Upon defeat, Maen leaves for the next town with a new recharge for the Executives once they make it to her location to start anew. Maen eventually reveals herself to the Rescue Force during the Kurei City incident, suggesting a Super-Disaster Title Match with the promise to stop her attack on the city. However, she adds a second round involving the Zukcrane causing the disaster. Later at Academia City, Maen attempts to have her Zukcrane take out the Rescue Max in a diversion while the executives obtain the Omeganium she requested. Once getting it, she uses both it and them to complete her Omega Zukcrane to carry out her master plan. But the plan goes awry when she is forced to directly link up to her creation, going down when it is destroyed.

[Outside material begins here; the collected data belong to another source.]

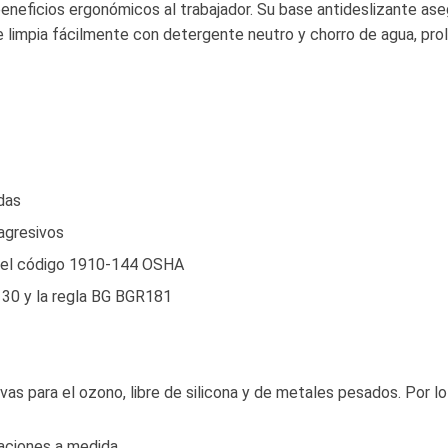
neficios ergonómicos al trabajador. Su base antideslizante as
e limpia fácilmente con detergente neutro y chorro de agua, prol
das
agresivos
on el código 1910-144 OSHA
130 y la regla BG BGR181
as para el ozono, libre de silicona y de metales pesados. Por l
aciones a medida.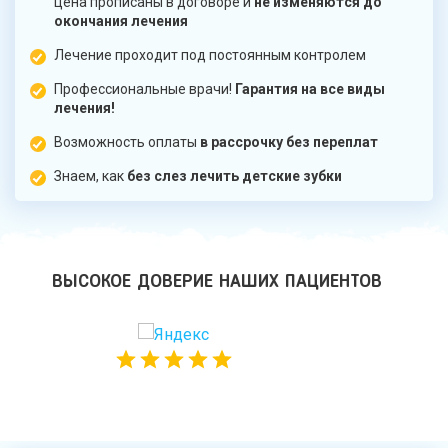
цена прописаны в договоре и
не изменяются до
окончания лечения
Лечение проходит под постоянным контролем
Профессиональные врачи!
Гарантия на все виды
лечения!
Возможность оплаты
в рассрочку без переплат
Знаем, как
без слез лечить детские зубки
ВЫСОКОЕ ДОВЕРИЕ НАШИХ ПАЦИЕНТОВ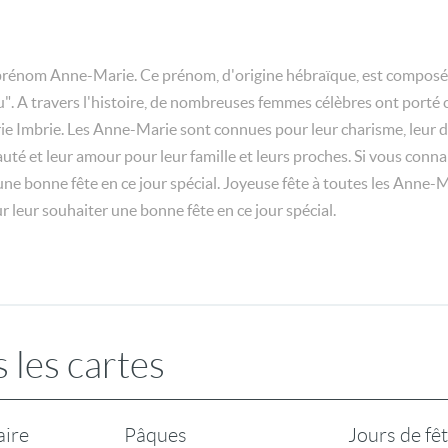
du prénom Anne-Marie. Ce prénom, d'origine hébraïque, est composé
u". A travers l'histoire, de nombreuses femmes célèbres ont porté 
e Imbrie. Les Anne-Marie sont connues pour leur charisme, leur dét
té et leur amour pour leur famille et leurs proches. Si vous conna
une bonne fête en ce jour spécial. Joyeuse fête à toutes les Anne-Mar
r leur souhaiter une bonne fête en ce jour spécial.
 les cartes
aire
Pâques
Jours de fê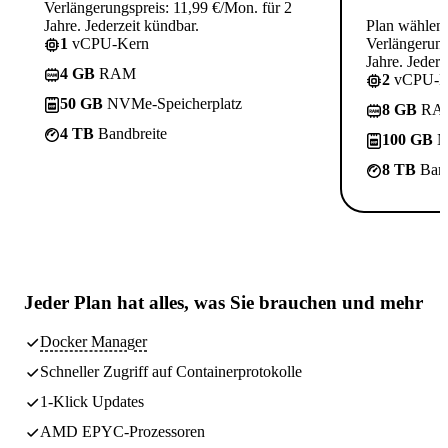
Verlängerungspreis: 11,99 €/Mon. für 2
Jahre. Jederzeit kündbar.
Plan wählen
1
vCPU-Kern
Verlängerung
Jahre. Jederz
4 GB
RAM
2
vCPU-K
50 GB
NVMe-Speicherplatz
8 GB
RA
4 TB
Bandbreite
100 GB
N
8 TB
Band
Jeder Plan hat
alles, was Sie brauchen
und mehr
Docker Manager
Schneller Zugriff auf Containerprotokolle
1-Klick Updates
AMD EPYC-Prozessoren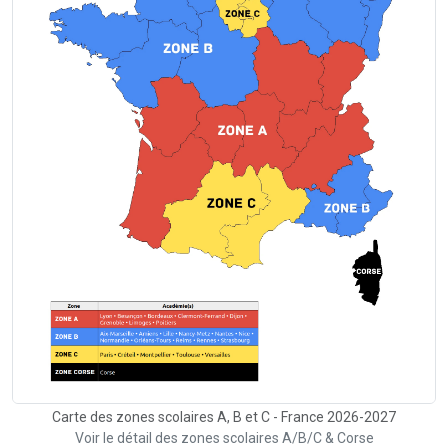
Carte des zones scolaires A, B et C - France 2026-2027
Voir le détail des zones scolaires A/B/C & Corse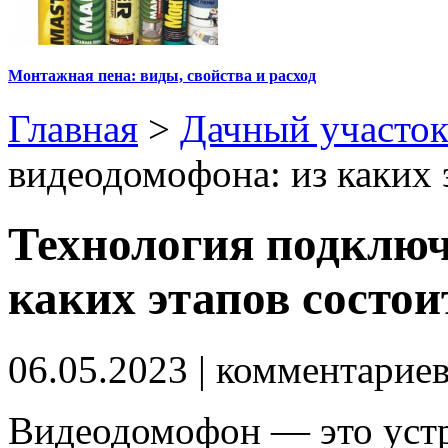
Монтажная пена: виды, свойства и расход
Главная
>
Дачный участо
видеодомофона: из каких 
Технология подключ
каких этапов состои
06.05.2023
| комментарие
Видеодомофон — это устр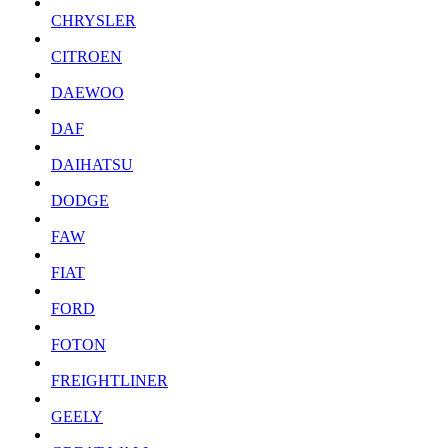
CHRYSLER
CITROEN
DAEWOO
DAF
DAIHATSU
DODGE
FAW
FIAT
FORD
FOTON
FREIGHTLINER
GEELY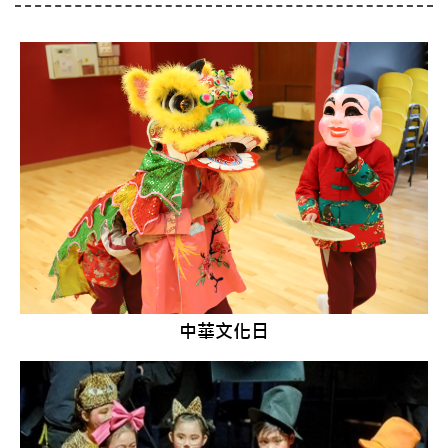
中華文化日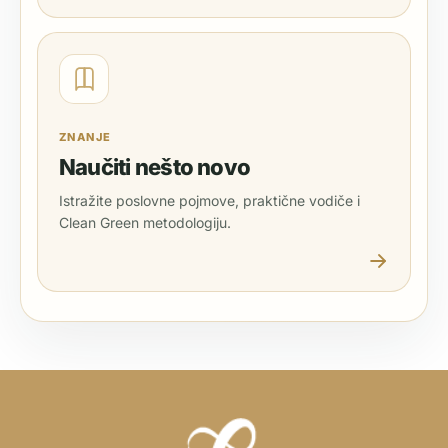
ZNANJE
Naučiti nešto novo
Istražite poslovne pojmove, praktične vodiče i
Clean Green metodologiju.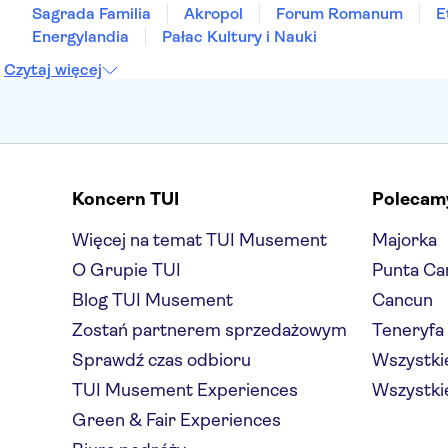
Sagrada Familia
Akropol
Forum Romanum
E
Energylandia
Pałac Kultury i Nauki
Czytaj więcej
Koncern TUI
Polecam
Więcej na temat TUI Musement
Majorka
O Grupie TUI
Punta Ca
Blog TUI Musement
Cancun
Zostań partnerem sprzedażowym
Teneryfa
Sprawdź czas odbioru
Wszystkie
TUI Musement Experiences
Wszystkie
Green & Fair Experiences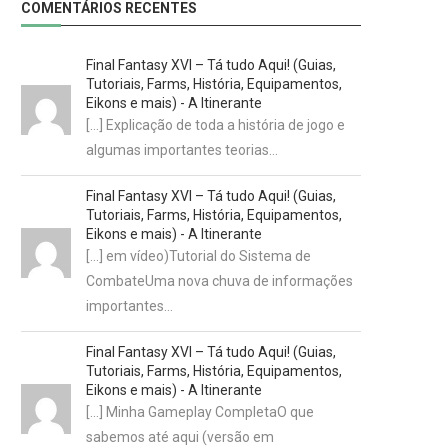
COMENTÁRIOS RECENTES
Final Fantasy XVI – Tá tudo Aqui! (Guias,
Tutoriais, Farms, História, Equipamentos,
Eikons e mais) - A Itinerante
[…] Explicação de toda a história de jogo e
algumas importantes teorias…
Final Fantasy XVI – Tá tudo Aqui! (Guias,
Tutoriais, Farms, História, Equipamentos,
Eikons e mais) - A Itinerante
[…] em vídeo)Tutorial do Sistema de
CombateUma nova chuva de informações
importantes…
Final Fantasy XVI – Tá tudo Aqui! (Guias,
Tutoriais, Farms, História, Equipamentos,
Eikons e mais) - A Itinerante
[…] Minha Gameplay CompletaO que
sabemos até aqui (versão em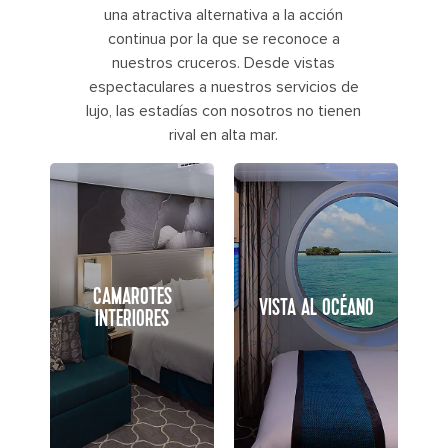
una atractiva alternativa a la acción
continua por la que se reconoce a
nuestros cruceros. Desde vistas
espectaculares a nuestros servicios de
lujo, las estadías con nosotros no tienen
rival en alta mar.
CAMAROTES
VISTA AL OCÉANO
INTERIORES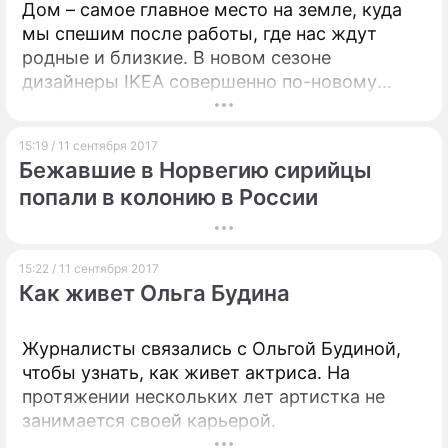
Дом – самое главное место на земле, куда
мы спешим после работы, где нас ждут
родные и близкие. В новом сезоне
дизайнеры IKEA совершенно по-новому
смотрят на дом и жизнь в нем.
15:19 / 11 сентября 2017
Бежавшие в Норвегию сирийцы
попали в колонию в России
15:22 / 11 сентября 2017
Как живет Ольга Будина
Журналисты связались с Ольгой Будиной,
чтобы узнать, как живет актриса. На
протяжении нескольких лет артистка не
занимается своей карьерой.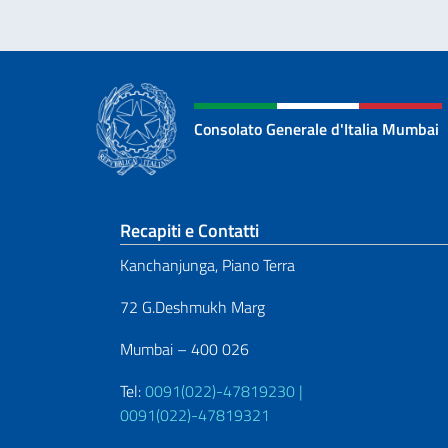
Consolato Generale d'Italia Mumbai
Sezione footer
Recapiti e Contatti
Kanchanjunga, Piano Terra
72 G.Deshmukh Marg
Mumbai – 400 026
Tel:
0091(022)-47819230 |
0091(022)-47819321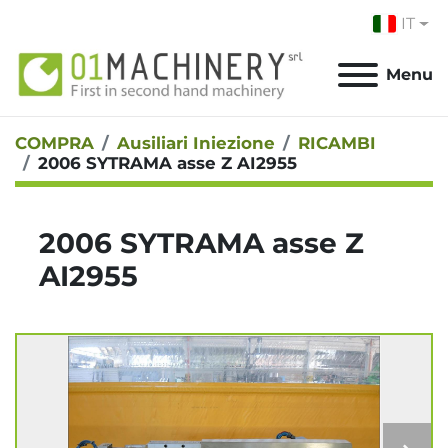
IT
Menu
COMPRA
Ausiliari Iniezione
RICAMBI
2006 SYTRAMA asse Z AI2955
2006 SYTRAMA asse Z
AI2955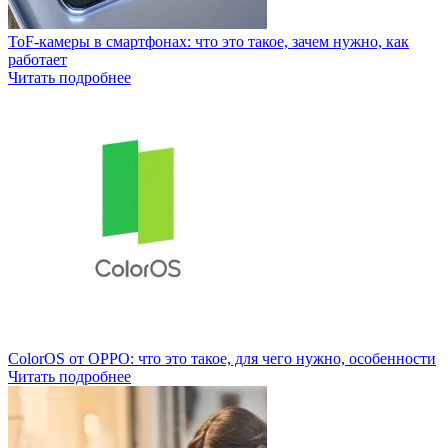
ToF-камеры в смартфонах: что это такое, зачем нужно, как
работает
Читать подробнее
ColorOS от OPPO: что это такое, для чего нужно, особенности
Читать подробнее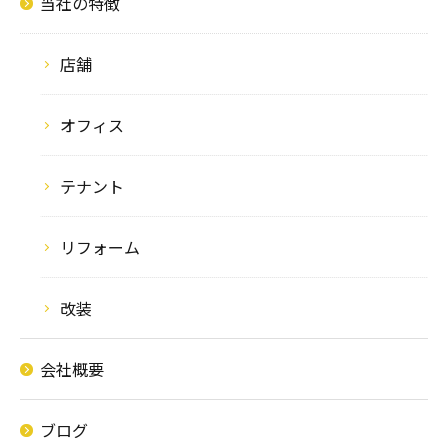
当社の特徴
店舗
オフィス
テナント
リフォーム
改装
会社概要
ブログ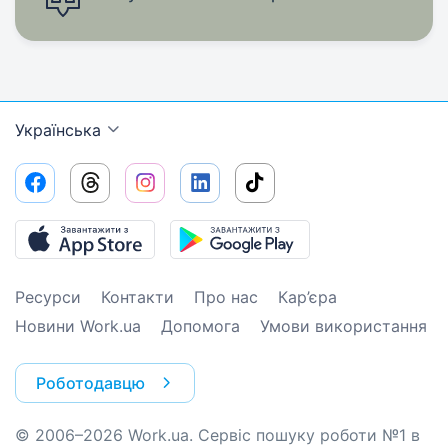
Українська
Ресурси
Контакти
Про нас
Кар’єра
Новини Work.ua
Допомога
Умови використання
Роботодавцю
© 2006–2026 Work.ua. Сервіс пошуку роботи №1 в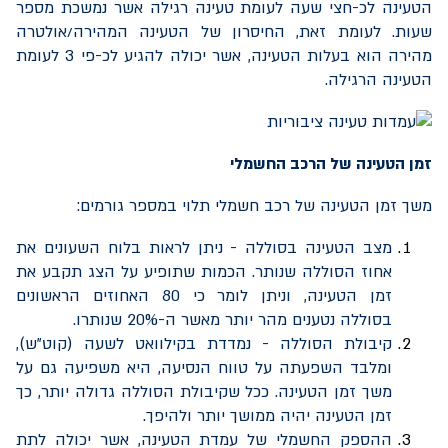
הטעינה לכ-חצי שעה לעומת טעינה רגילה אשר נמשכת מספר
שעות. לעומת זאת, החיסרון של הטעינה המהירה/אולטרה
מהירה הוא בעלות הטעינה, אשר יכולה להגיע לכ-פי 3 לעומת
הטעינה הרגילה.
זמן הטעינה של הרכב החשמלי
משך זמן הטעינה של רכב חשמלי תלוי במספר גורמים:
מצב הטעינה בסוללה - ניתן לראות בלוח השעונים את
אחוז הסוללה שנותר. הכמות שתופיע על הצג תקבע את
זמן הטעינה, וניתן לומר כי 80 האחוזים הראשונים
בסוללה נטענים מהר יותר מאשר ה-20% שנותרו.
קיבולת הסוללה - נמדדת בקילוואט לשעה (קוט"ש),
ומלבד השפעתה על טווח הנסיעה, היא משפיעה גם על
משך זמן הטעינה. ככל שקיבולת הסוללה גדולה יותר, כך
זמן הטעינה יהיה ממושך יותר ולהיפך.
ההספק החשמלי של עמדת הטעינה, אשר יכולה לתת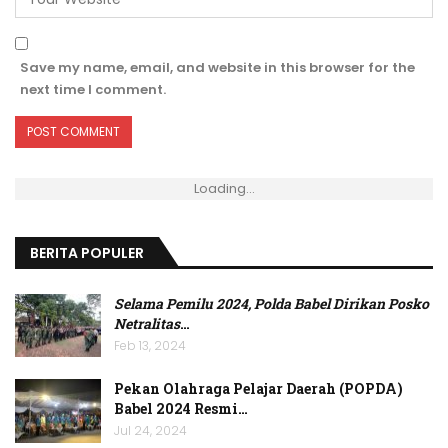
Save my name, email, and website in this browser for the
next time I comment.
Loading...
BERITA POPULER
Selama Pemilu 2024, Polda Babel Dirikan Posko
Netralitas
…
Feb 13, 2024
Pekan Olahraga Pelajar Daerah (POPDA)
Babel 2024 Resmi…
Jul 24, 2024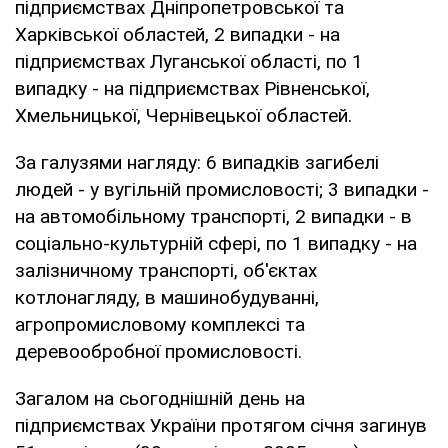
підприємствах Дніпропетровської та
Харківської областей, 2 випадки - на
підприємствах Луганської області, по 1
випадку - на підприємствах Рівненської,
Хмельницької, Чернівецької областей.
За галузями нагляду: 6 випадків загибелі
людей - у вугільній промисловості; 3 випадки -
на автомобільному транспорті, 2 випадки - в
соціально-культурній сфері, по 1 випадку - на
залізничному транспорті, об'єктах
котлонагляду, в машинобудуванні,
агропромисловому комплексі та
деревообробної промисловості.
Загалом на сьогоднішній день на
підприємствах України протягом січня загинув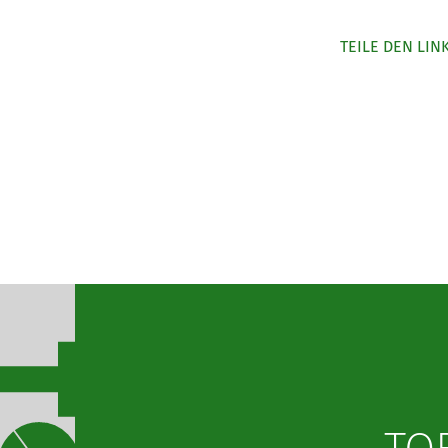
TEILE DEN LIN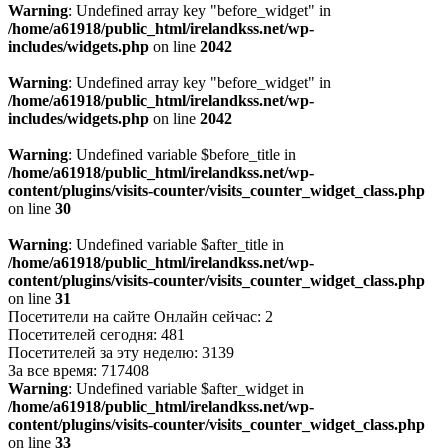
Warning
: Undefined array key "before_widget" in
/home/a61918/public_html/irelandkss.net/wp-
includes/widgets.php
on line
2042
Warning
: Undefined array key "before_widget" in
/home/a61918/public_html/irelandkss.net/wp-
includes/widgets.php
on line
2042
Warning
: Undefined variable $before_title in
/home/a61918/public_html/irelandkss.net/wp-
content/plugins/visits-counter/visits_counter_widget_class.php
on line
30
Warning
: Undefined variable $after_title in
/home/a61918/public_html/irelandkss.net/wp-
content/plugins/visits-counter/visits_counter_widget_class.php
on line
31
Посетители на сайте Онлайн сейчас: 2
Посетителей сегодня: 481
Посетителей за эту неделю: 3139
За все время: 717408
Warning
: Undefined variable $after_widget in
/home/a61918/public_html/irelandkss.net/wp-
content/plugins/visits-counter/visits_counter_widget_class.php
on line
33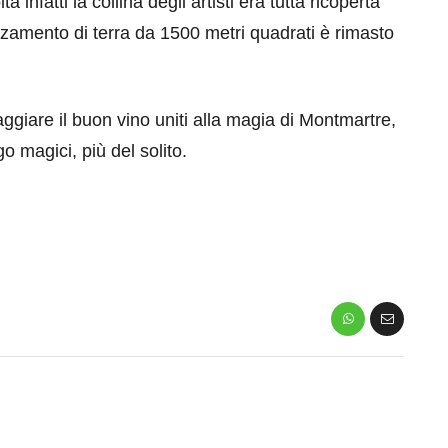
nfatti la collina degli artisti era tutta ricoperta
zamento di terra da 1500 metri quadrati è rimasto
iare il buon vino uniti alla magia di Montmartre,
go magici, più del solito.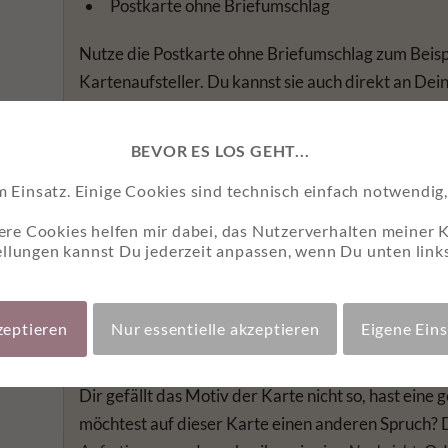
Postkarte ohne Briefumschlag
Nutze die Postkarte ohne Briefumschlag zum Beispi
Kartenaufsteller. Du kannst sie auch direkt an De
den Umschlag sparen. Das spart nicht nur Dein Ge
Bitte beachte, dass sich auf der Rückseite der Pos
BEVOR ES LOS GEHT...
nicht ohne Umschlag per Post versandt werden ka
insatz. Einige Cookies sind technisch einfach notwendig, 
Wählst Du die Weihnachtskarte “Holzsterne” mit ein
ere Cookies helfen mir dabei, das Nutzerverhalten meiner 
hochwertiger Briefumschlag bereits inklusive. Ich
ellungen kannst Du jederzeit anpassen, wenn Du unten links
abgebildete Farbe des Umschlages zu liefern. Sollt
Karte mit einem anderen farblich passenden Brief
zeptieren
Nur essentielle akzeptieren
Eigene Ein
Individuelle Weihnachtskarte
Dir gefällt das Motiv der Karte nicht so, hast ein
möchtest auf dieser Karte einen anderen Spruch? 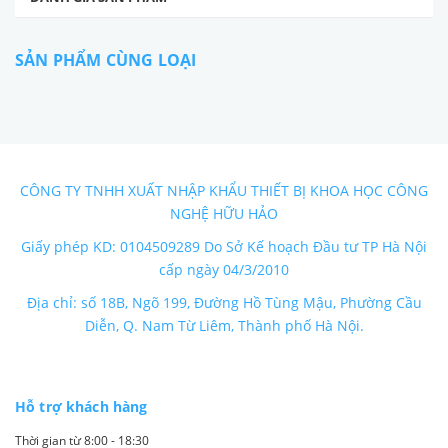
SẢN PHẨM CÙNG LOẠI
CÔNG TY TNHH XUẤT NHẬP KHẨU THIẾT BỊ KHOA HỌC CÔNG
NGHỆ HỮU HẢO
Giấy phép KD: 0104509289 Do Sở Kế hoạch Đầu tư TP Hà Nội
cấp ngày 04/3/2010
Địa chỉ: số 18B, Ngõ 199, Đường Hồ Tùng Mậu, Phường Cầu
Diễn, Q. Nam Từ Liêm, Thành phố Hà Nội.
Hỗ trợ khách hàng
Thời gian từ 8:00 - 18:30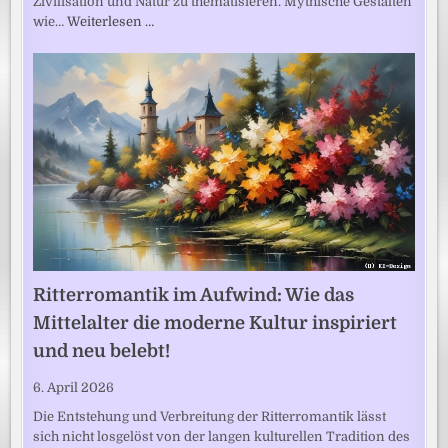
Zivilisation und Natur zu thematisieren. Mythische Gestalten
wie…
Weiterlesen …
Ritterromantik im Aufwind: Wie das
Mittelalter die moderne Kultur inspiriert
und neu belebt!
6. April 2026
Die Entstehung und Verbreitung der Ritterromantik lässt
sich nicht losgelöst von der langen kulturellen Tradition des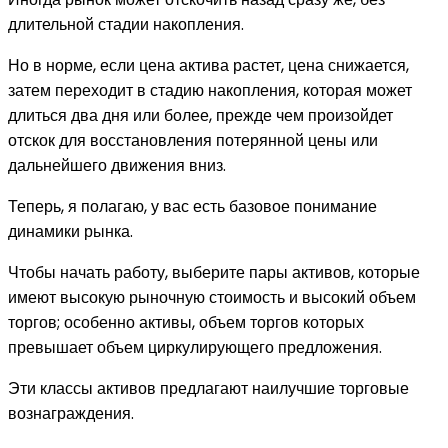
длительной стадии накопления.
Но в норме, если цена актива растет, цена снижается,
затем переходит в стадию накопления, которая может
длиться два дня или более, прежде чем произойдет
отскок для восстановления потерянной цены или
дальнейшего движения вниз.
Теперь, я полагаю, у вас есть базовое понимание
динамики рынка.
Чтобы начать работу, выберите пары активов, которые
имеют высокую рыночную стоимость и высокий объем
торгов; особенно активы, объем торгов которых
превышает объем циркулирующего предложения.
Эти классы активов предлагают наилучшие торговые
вознаграждения.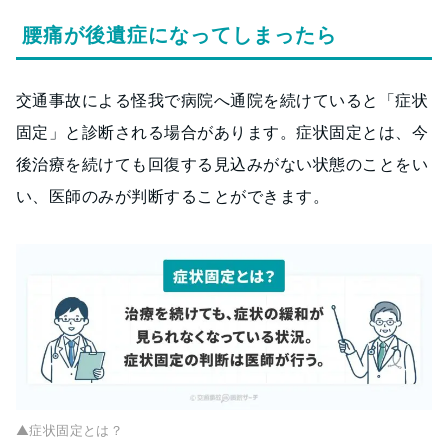
腰痛が後遺症になってしまったら
交通事故による怪我で病院へ通院を続けていると「症状
固定」と診断される場合があります。症状固定とは、今
後治療を続けても回復する見込みがない状態のことをい
い、医師のみが判断することができます。
▲症状固定とは？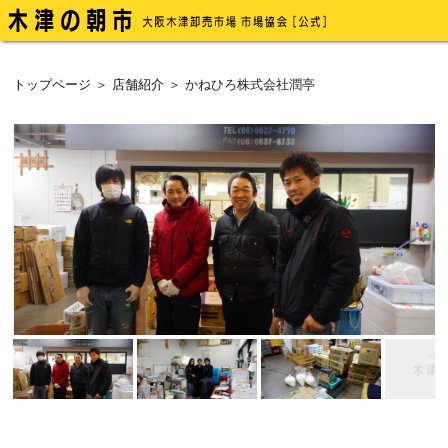
トップページ
＞
店舗紹介
＞ かねひろ株式会社潤亭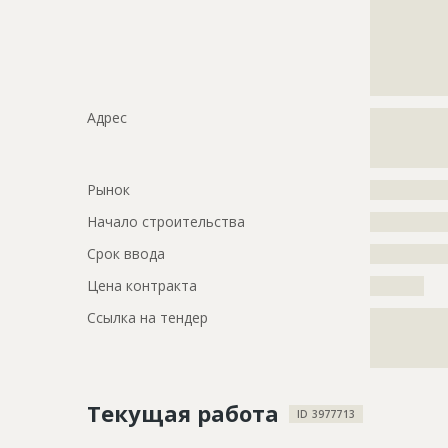
?????????????
?????????????
?????????????
?????????????
?????????????
Адрес
?????????????
?????????????
????????
Рынок
?????????????
Начало строительства
???????????
Срок ввода
???????????
Цена контракта
?????????
Ссылка на тендер
?????????????
?????????????
????????
Текущая работа
ID 3977713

Maen also aided the insane Mataro Madano/Dr. Mado, but regretted her choice of teaming up with a human when he screwed up.

Deciding to finish things and achieve her goal, Maen uses a mass firestorm to lure Super Rescue Max Crane into executing its Final Rescue, taking in enough energy to finally discard her guise and assume her true form as Batsu before scattering its being across the planet to commit global-scale genocide of the human race, while the main body remained in Japan with a barrier around it. Though the Great God Striker is able to pierce the barrier stop Batsu's plan, it was a step ahead of the UFDA's attempt with its unforeseen ability to regenerate from even the smallest remains making the battle seem hopeless. However, refusing to accept defeat, R1 and the Rescue Striker manage to enter Batsu's body and destroy it from the inside out.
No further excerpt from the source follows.